▶ [INPUT DATA]
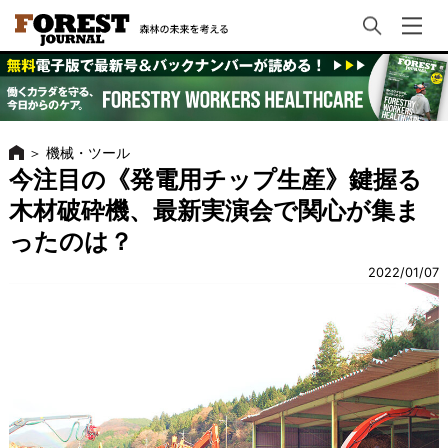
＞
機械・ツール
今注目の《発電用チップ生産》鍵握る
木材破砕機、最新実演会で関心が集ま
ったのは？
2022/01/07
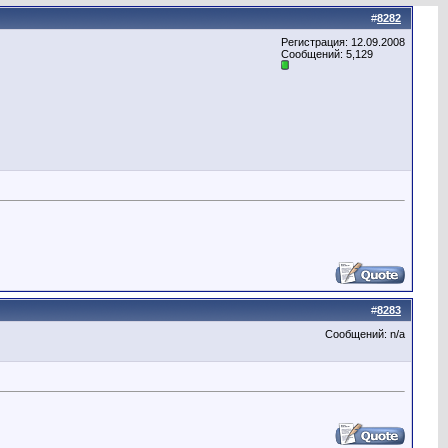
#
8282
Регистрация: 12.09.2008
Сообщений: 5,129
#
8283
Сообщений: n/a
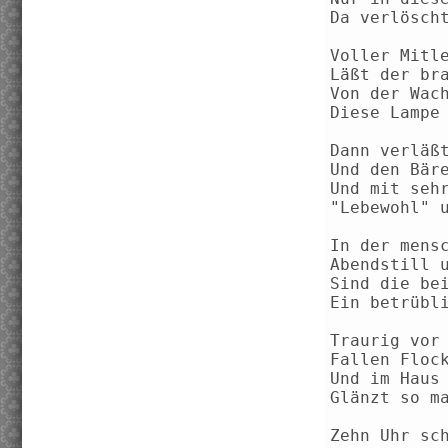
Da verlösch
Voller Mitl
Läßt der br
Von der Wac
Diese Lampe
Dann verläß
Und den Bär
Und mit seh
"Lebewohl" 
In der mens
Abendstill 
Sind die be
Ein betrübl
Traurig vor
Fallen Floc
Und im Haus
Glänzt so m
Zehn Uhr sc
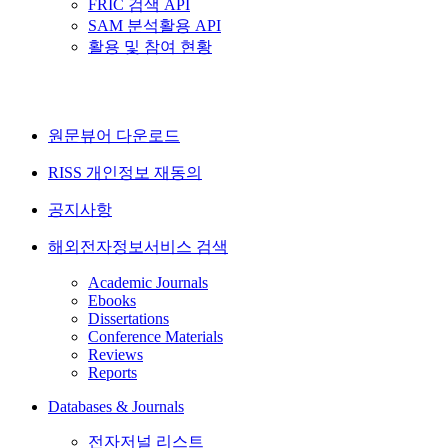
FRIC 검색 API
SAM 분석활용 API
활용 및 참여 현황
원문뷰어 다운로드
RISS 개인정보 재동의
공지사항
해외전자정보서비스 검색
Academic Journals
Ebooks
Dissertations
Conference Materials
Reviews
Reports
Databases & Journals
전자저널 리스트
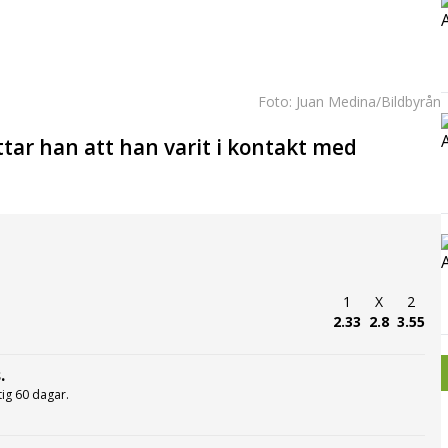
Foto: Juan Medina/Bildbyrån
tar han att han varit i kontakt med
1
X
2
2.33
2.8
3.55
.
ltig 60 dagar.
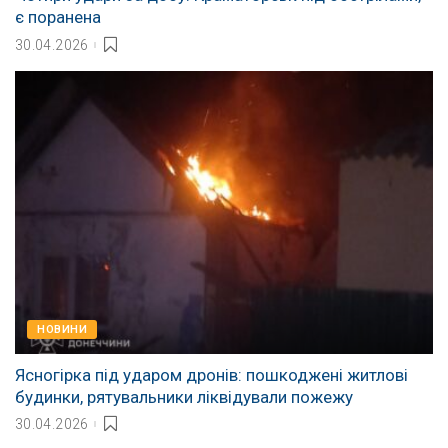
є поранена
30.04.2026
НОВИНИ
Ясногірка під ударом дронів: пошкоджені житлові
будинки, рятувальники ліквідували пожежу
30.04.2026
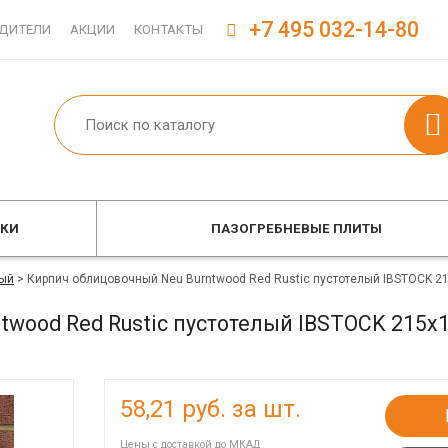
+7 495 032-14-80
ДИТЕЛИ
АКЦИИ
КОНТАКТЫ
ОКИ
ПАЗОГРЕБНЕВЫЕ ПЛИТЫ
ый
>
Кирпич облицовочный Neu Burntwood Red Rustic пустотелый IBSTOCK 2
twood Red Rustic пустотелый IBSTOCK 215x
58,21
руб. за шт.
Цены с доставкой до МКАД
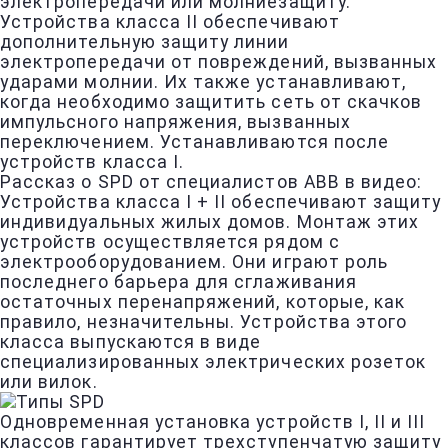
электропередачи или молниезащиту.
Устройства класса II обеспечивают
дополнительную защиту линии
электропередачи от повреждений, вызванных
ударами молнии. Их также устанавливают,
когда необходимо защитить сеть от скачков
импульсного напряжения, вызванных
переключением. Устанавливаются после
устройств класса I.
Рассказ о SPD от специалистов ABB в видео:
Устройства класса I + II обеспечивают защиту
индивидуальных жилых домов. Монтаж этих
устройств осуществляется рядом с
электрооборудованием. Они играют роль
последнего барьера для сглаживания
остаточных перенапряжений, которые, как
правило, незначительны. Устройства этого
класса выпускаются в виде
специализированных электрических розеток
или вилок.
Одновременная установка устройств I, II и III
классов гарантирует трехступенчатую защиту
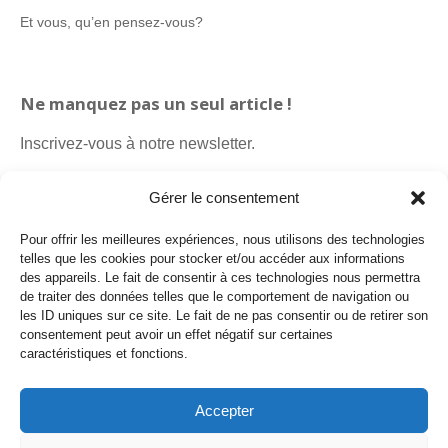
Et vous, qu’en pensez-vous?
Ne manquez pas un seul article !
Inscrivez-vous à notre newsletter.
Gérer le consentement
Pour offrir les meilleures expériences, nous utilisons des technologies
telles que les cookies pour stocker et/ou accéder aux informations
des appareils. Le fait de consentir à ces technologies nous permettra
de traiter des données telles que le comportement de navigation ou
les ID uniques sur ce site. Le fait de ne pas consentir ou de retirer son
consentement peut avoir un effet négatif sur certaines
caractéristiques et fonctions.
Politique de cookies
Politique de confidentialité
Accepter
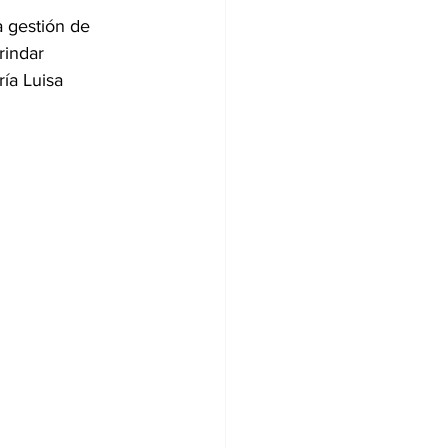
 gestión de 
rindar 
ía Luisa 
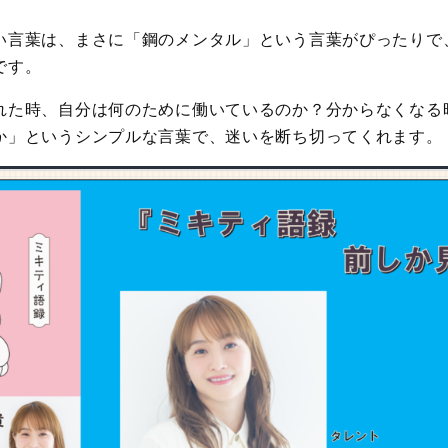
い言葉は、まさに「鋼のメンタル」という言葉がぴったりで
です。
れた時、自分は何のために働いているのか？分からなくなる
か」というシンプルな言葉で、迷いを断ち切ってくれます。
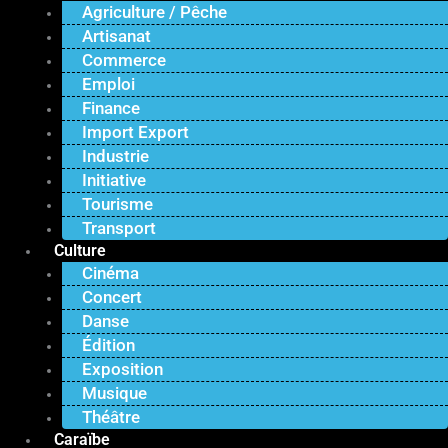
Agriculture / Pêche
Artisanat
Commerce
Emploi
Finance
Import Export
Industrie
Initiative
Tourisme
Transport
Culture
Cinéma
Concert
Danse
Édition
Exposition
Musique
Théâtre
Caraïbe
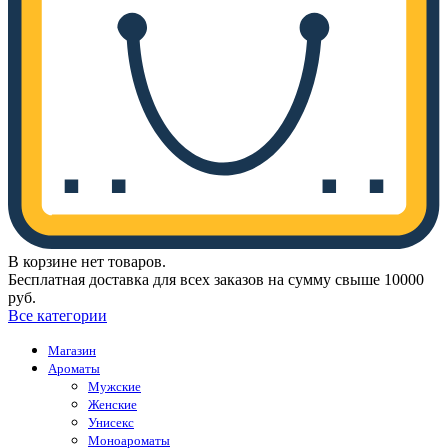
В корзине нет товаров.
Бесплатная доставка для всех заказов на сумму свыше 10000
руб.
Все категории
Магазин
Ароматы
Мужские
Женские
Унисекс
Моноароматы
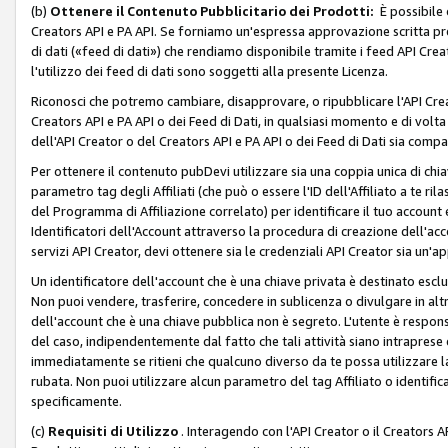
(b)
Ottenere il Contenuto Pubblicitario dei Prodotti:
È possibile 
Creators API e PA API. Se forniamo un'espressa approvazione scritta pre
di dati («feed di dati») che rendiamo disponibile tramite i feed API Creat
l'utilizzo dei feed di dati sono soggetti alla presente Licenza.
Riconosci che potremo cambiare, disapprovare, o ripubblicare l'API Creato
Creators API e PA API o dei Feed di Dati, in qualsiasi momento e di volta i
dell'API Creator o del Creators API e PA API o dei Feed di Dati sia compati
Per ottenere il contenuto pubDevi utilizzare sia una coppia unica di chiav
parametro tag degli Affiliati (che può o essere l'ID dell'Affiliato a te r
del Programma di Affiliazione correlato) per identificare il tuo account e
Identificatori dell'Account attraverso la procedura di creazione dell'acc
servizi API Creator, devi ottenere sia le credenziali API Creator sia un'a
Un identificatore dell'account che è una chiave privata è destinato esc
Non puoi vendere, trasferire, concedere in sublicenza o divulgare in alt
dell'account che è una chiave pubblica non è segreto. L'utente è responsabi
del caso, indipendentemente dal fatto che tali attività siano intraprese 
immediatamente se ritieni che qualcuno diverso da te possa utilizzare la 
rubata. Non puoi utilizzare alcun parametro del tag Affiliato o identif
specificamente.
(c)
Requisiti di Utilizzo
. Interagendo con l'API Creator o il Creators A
* * *
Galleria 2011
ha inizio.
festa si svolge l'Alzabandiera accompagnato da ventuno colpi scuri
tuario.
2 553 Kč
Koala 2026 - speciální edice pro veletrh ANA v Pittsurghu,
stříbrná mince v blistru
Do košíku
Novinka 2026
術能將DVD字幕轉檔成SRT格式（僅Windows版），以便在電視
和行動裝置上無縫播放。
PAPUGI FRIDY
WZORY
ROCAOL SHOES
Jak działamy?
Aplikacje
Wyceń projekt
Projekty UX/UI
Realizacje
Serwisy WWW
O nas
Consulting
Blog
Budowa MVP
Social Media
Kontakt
...
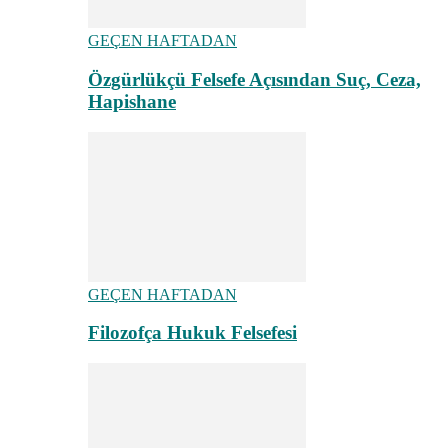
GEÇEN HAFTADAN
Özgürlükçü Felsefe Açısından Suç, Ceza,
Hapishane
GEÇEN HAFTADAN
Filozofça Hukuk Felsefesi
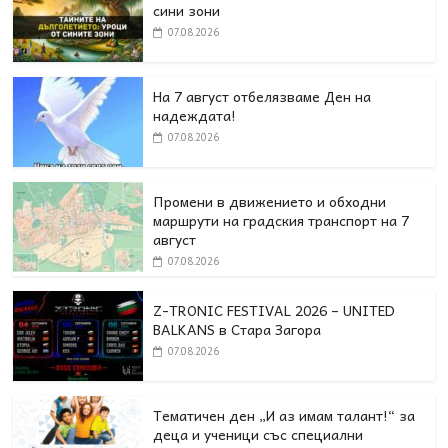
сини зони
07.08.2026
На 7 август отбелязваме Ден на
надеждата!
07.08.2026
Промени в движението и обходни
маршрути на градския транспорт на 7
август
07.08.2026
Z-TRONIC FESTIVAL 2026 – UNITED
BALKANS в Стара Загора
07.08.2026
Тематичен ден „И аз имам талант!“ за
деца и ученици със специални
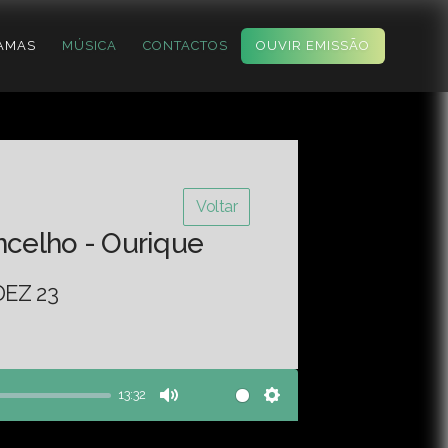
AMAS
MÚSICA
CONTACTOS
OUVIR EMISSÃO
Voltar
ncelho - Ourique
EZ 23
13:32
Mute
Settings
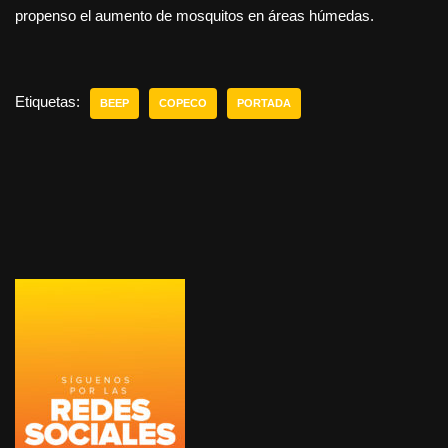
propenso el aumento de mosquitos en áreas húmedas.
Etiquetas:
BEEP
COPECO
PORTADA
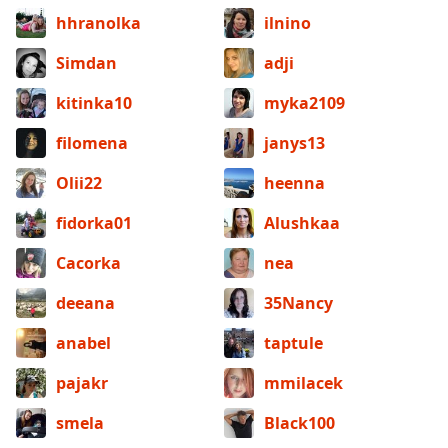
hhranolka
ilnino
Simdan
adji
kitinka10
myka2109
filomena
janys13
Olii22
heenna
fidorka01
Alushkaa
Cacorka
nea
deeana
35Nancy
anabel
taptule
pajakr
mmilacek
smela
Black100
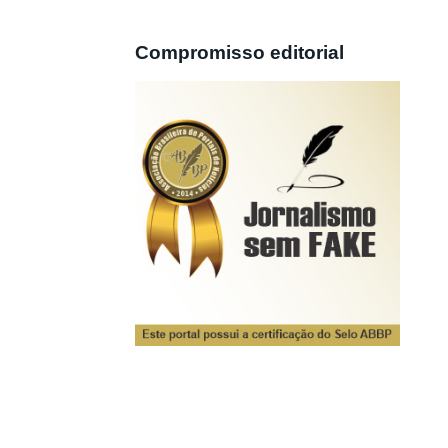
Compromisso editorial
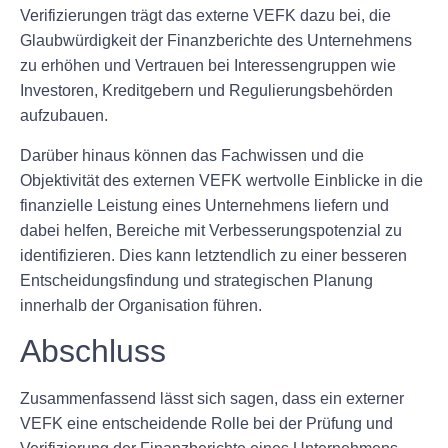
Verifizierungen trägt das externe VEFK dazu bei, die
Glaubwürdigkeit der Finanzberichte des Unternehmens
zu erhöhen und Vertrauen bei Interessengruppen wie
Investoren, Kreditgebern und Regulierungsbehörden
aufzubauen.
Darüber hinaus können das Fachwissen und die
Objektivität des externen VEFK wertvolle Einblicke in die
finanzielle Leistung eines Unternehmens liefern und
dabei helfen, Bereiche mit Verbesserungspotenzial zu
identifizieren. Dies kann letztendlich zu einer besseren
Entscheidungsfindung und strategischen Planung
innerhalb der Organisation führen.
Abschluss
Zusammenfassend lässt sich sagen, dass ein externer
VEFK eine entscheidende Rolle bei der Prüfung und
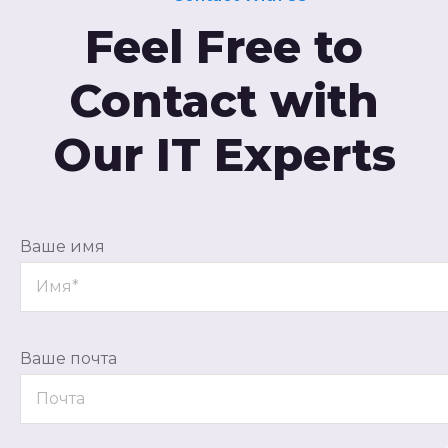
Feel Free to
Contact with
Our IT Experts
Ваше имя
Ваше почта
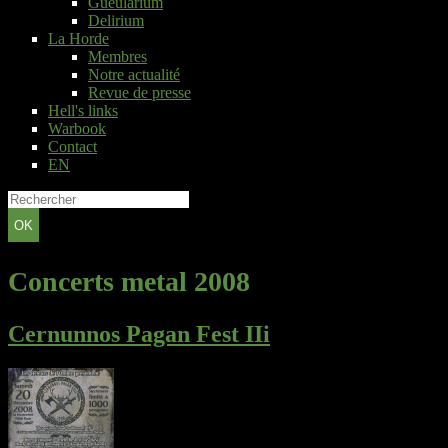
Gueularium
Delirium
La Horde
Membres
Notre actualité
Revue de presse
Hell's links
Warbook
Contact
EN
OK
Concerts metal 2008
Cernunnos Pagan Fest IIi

▶ [WHAT YOU SHOULD DO] Read through the entries and copy every line that includes "Rustic".

▶ [THE COMPLETED TASK]
Кирпич облицовочный Neu Burntwood Red Rustic пустотелый IBSTOCK 2
twood Red Rustic пустотелый IBSTOCK 215x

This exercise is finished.